Ecco confermato un mutamento di scenario già intuibile mesi fa in un tweet stizzito del presidente Usa: «Voglio la tecnologia 5G, e anche 6G, negli Stati Uniti il prima possibile. Non c’è alcuna ragione per cui dovremmo rimanere indietro». Poco dopo Trump esortava l’Unione europea a controllare i giganti informatici cinesi, menzionando la necessità di difendersi dai loro hacker e da operazioni di cyberspionaggio (nessun accenno trumpiano ad analoghi e sempre più concreti pericoli targati Silicon Valley...).

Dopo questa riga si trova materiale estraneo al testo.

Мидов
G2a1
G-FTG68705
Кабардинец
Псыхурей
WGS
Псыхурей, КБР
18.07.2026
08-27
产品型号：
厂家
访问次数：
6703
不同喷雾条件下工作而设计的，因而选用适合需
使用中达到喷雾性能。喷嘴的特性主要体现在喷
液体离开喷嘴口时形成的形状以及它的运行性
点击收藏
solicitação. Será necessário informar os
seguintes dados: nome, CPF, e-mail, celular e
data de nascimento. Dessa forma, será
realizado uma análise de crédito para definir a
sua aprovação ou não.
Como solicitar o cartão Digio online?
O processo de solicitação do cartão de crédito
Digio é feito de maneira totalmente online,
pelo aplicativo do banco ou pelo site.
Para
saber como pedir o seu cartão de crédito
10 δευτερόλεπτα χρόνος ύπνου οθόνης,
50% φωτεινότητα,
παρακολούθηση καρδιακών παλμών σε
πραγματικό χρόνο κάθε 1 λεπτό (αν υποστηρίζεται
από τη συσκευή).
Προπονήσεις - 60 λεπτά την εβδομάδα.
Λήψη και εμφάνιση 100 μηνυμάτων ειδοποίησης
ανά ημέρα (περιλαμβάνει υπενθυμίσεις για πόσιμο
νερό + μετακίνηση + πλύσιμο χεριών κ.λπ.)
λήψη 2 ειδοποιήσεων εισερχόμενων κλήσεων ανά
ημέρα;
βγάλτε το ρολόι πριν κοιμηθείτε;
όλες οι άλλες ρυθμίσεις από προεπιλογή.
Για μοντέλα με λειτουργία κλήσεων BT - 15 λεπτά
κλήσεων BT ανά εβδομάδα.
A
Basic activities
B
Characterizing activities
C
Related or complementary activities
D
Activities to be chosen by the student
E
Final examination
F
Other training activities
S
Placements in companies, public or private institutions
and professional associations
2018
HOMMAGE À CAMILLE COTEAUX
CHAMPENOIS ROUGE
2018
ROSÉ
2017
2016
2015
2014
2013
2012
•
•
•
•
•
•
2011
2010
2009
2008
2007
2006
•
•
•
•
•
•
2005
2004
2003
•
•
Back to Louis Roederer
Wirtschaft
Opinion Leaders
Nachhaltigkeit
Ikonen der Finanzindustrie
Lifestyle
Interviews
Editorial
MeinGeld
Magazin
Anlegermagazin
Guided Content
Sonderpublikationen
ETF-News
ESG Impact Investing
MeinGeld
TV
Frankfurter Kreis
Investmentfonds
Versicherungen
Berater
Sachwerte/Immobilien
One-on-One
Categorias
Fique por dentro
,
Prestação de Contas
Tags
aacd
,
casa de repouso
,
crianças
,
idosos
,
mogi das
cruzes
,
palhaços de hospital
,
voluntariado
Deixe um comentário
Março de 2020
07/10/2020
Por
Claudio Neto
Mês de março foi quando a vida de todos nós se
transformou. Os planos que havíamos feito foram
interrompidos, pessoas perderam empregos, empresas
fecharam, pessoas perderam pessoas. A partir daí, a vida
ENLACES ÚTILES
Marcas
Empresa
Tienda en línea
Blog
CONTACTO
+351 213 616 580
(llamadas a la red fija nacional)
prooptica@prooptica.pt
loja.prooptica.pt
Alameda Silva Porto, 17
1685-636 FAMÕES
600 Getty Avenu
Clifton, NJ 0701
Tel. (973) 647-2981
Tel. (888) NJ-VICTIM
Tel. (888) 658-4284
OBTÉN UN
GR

Se in questo scenario innestiamo anche gli investimenti mirati che Pechino sta realizzando un po’ in tutto il mondo, seguendo strategie per accaparrarsi terre rare e minerali «nobili» per le nuove tecnologie, è facile intuire la portata degli interessi e dei privilegi che gli Usa vogliono difendere. Siamo in piena geopolitica e, in attesa di leggere La nuova guerra fredda di Federico Rampini, trovo aiuto in un libro edito dalla Luiss University Press e scritto da una preparatissima coppia: Luca e Francesca Balestrieri, lui direttore responsabile delle Piattaforme digitali Rai, la figlia ricercatrice nel campo della matematica pura, come pure di intelligenza artificiale e nuove tecnologie. Il loro Guerra digitale è infatti un’ampia e minuta cronaca centrata sulla guerra economico-commerciale fra Stati Uniti e Cina e la parallela corsa per la conquista della leadership tecnologica.

Il bersaglio grosso, anche se formalmente l’amministrazione Trump porta avanti la guerra su dazi e interscambio commerciale, resta infatti la supremazia nelle nuove tecnologie e al centro troneggia la concorrenza che Huawei riesce ad attivare un po’ ovunque nel mondo (proprio come l’Ue fa con l’Airbus in campo aeronautico). Ma un anno dopo l’arresto della signora Wanzhou, Huawei è sempre in crescita e Pechino non solo dimostra di sopportare le restrizioni Usa ma prosegue anche il programma di trasformazione «Made in China 2025» che, proprio grazie al 6G, dovrebbe consentire alla Cina di «superare gli Stati Uniti nel settore dell’intelligenza artificiale, della robotica e dell’internet delle cose, dei dispositivi intelligenti e interconnessi».

Il lato paradossale della titanica contesa è che nessuno oggi sa esattamente cosa si potrà fare con il 6G. Anche gli esperti si limitano a dire che esso, abbinato all’intelligenza artificiale, consentirà cose incredibili, ipotizzando per ognuno di noi «non più uno smartphone ma una “traccia digitale” che ci seguirà ovunque, una sorta di “cloud” personale che in ogni momento ci consiglierà su cosa fare». Sarà il «Mondo Nuovo» preconizzato da Aldous Huxley? Quello in cui adoreremo la tecnologia che ci libera anche dalla fatica di pensare?